If you missed yesterday’s CNBC segment discussing recent market rotation, you can watch it by clicking on the image below.
It’s another quiet market morning with futures indicating just a modest gain at the open. Treasury yields are modestly higher across the curve, while crude oil is essentially flat at around $63 per barrel. In contrast, gold and other metals are slightly lower. There’s no economic data on the calendar this morning, and, outside of some earnings from retailers like Abercrombie & Fitch (ANF), Kohl’s (KSS), and Williams-Sonoma (WSM), the earnings calendar is light. Even the endless coverage of the Cook firing has subsided!
The quiet tone will change this afternoon when Nvidia (NVDA) reports after the close. Along with NVDA, we’ll also get reports from HP (HOQ), CrowdStrike (CRWD), NetApp (NTAP), and Urban Outfitters (URBN). The next two days will also be much busier on the economic calendar, so enjoy the calm while it lasts.
In Asia overnight, Japan was slightly higher while China traded lower as Industrial Profits for July fell 1.7% on a YTD basis. Australian stocks finished the session with fractional gains despite a CPI report which came in much higher than expected at 2.8% y/y versus forecasts for an increase of 2.3%.
European stocks are also trading much like US futures with little in the way of gains or losses. The STOXX 600 is up 0.15% with Germany trading slightly lower while France is bouncing back 0.45% from Tuesday’s 1.6% decline.
Gold prices are doing little this morning, and the last few months have been like watching paint dry for the yellow metal. After hitting an all-time high just above $3,500 per ounce in early April, gold has made multiple other attempts at breaking out above that level. While they have been unsuccessful, gold hasn’t sold off following those rejections, which has resulted in a relatively narrow range in recent months.
Over the last three months (63 trading days), in fact, the spread between gold’s intraday high and low has been just 5.34%, the narrowest three-day range since March 2024 and ranking in the bottom decile of three-month ranges over the last 30 years. This narrow range also marks a major shift from where this measure was four months ago in April, when the range topped 25% which was the widest since 2013.
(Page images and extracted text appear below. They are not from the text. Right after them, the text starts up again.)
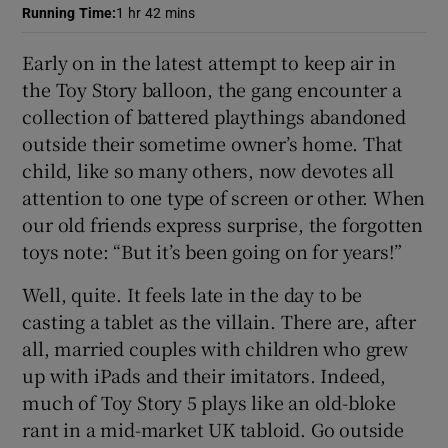
Running Time
:
1 hr 42 mins
 window
Early on in the latest attempt to keep air in
the Toy Story balloon, the gang encounter a
Show Sponsored sub sections
collection of battered playthings abandoned
outside their sometime owner’s home. That
child, like so many others, now devotes all
attention to one type of screen or other. When
our old friends express surprise, the forgotten
toys note: “But it’s been going on for years!”
Well, quite. It feels late in the day to be
casting a tablet as the villain. There are, after
all, married couples with children who grew
up with iPads and their imitators. Indeed,
much of Toy Story 5 plays like an old-bloke
rant in a mid-market UK tabloid. Go outside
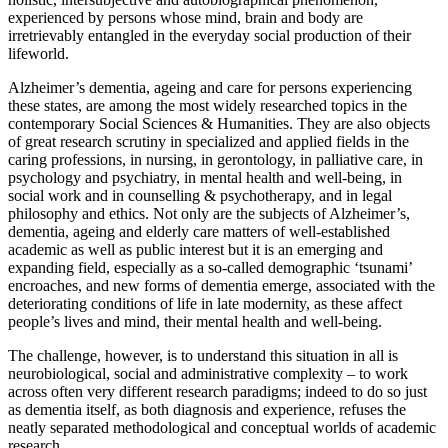
experienced by persons whose mind, brain and body are
irretrievably entangled in the everyday social production of their
lifeworld.
Alzheimer’s dementia, ageing and care for persons experiencing
these states, are among the most widely researched topics in the
contemporary Social Sciences & Humanities. They are also objects
of great research scrutiny in specialized and applied fields in the
caring professions, in nursing, in gerontology, in palliative care, in
psychology and psychiatry, in mental health and well-being, in
social work and in counselling & psychotherapy, and in legal
philosophy and ethics. Not only are the subjects of Alzheimer’s,
dementia, ageing and elderly care matters of well-established
academic as well as public interest but it is an emerging and
expanding field, especially as a so-called demographic ‘tsunami’
encroaches, and new forms of dementia emerge, associated with the
deteriorating conditions of life in late modernity, as these affect
people’s lives and mind, their mental health and well-being.
The challenge, however, is to understand this situation in all is
neurobiological, social and administrative complexity – to work
across often very different research paradigms; indeed to do so just
as dementia itself, as both diagnosis and experience, refuses the
neatly separated methodological and conceptual worlds of academic
research.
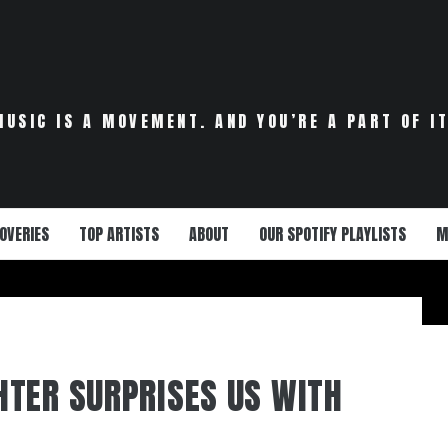
MUSIC IS A MOVEMENT. AND YOU’RE A PART OF IT
OVERIES
TOP ARTISTS
ABOUT
OUR SPOTIFY PLAYLISTS
M
TER SURPRISES US WITH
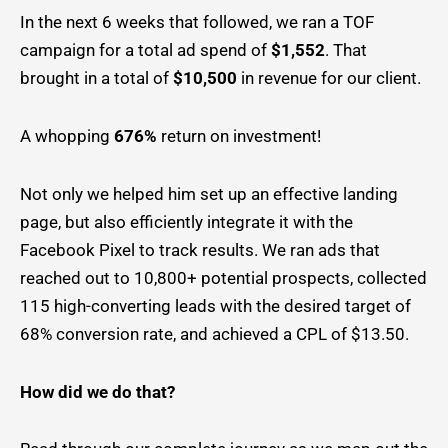
In the next 6 weeks that followed, we ran a TOF
campaign for a total ad spend of
$1,552
. That
brought in a total of
$10,500
in revenue for our client.
A whopping
676%
return on investment!
Not only we helped him set up an effective landing
page, but also efficiently integrate it with the
Facebook Pixel to track results. We ran ads that
reached out to 10,800+ potential prospects, collected
115 high-converting leads with the desired target of
68% conversion rate, and achieved a CPL of $13.50.
How did we do that?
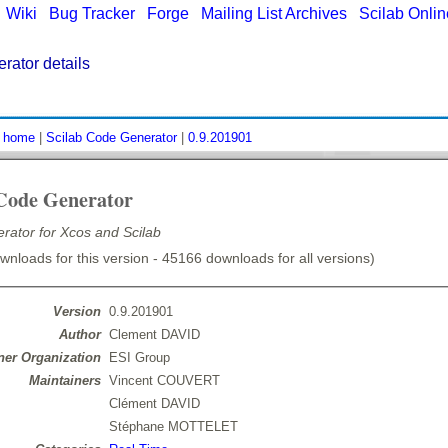
|
Wiki
|
Bug Tracker
|
Forge
|
Mailing List Archives
|
Scilab Onli
rator details
:
home
|
Scilab Code Generator
|
0.9.201901
 Code Generator
rator for Xcos and Scilab
nloads for this version - 45166 downloads for all versions)
Version
0.9.201901
Author
Clement DAVID
er Organization
ESI Group
Maintainers
Vincent COUVERT
Clément DAVID
Stéphane MOTTELET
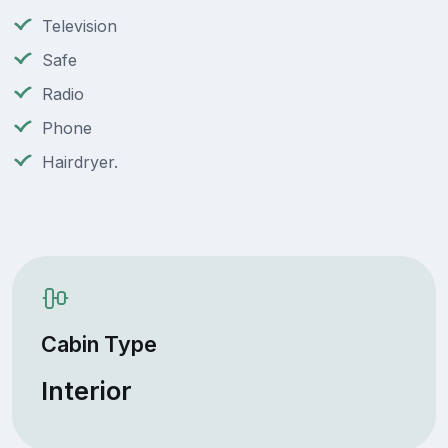
Television
Safe
Radio
Phone
Hairdryer.
Cabin Type
Interior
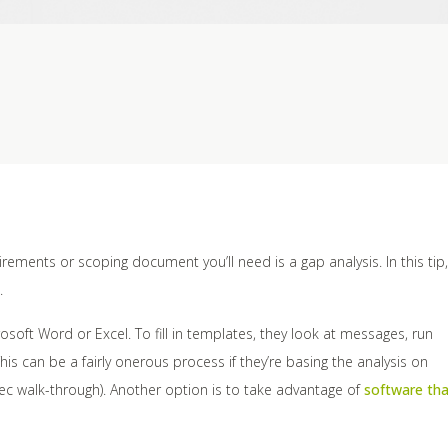
ements or scoping document you’ll need is a gap analysis. In this tip,
.
soft Word or Excel. To fill in templates, they look at messages, run
is can be a fairly onerous process if they’re basing the analysis on
c walk-through). Another option is to take advantage of
software tha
Like gold, platinum had been stuck in a range for several months from the second half of last year, with multiple run-ins with resistance just below $1,070. In late May/early June, though, it broke out of that range with vengeance surging as high as $1,500 before pulling back in July. Since that peak a little over a month ago, platinum has pulled back by about 11% and is now teetering on the 50-DMA, tenuously holding onto support. After such a large rally in such a short period, it’s only natural to see a pullback, so if these levels can hold, in the days ahead, platinum could start to look even more precious in the eyes of investors than it did even back in June.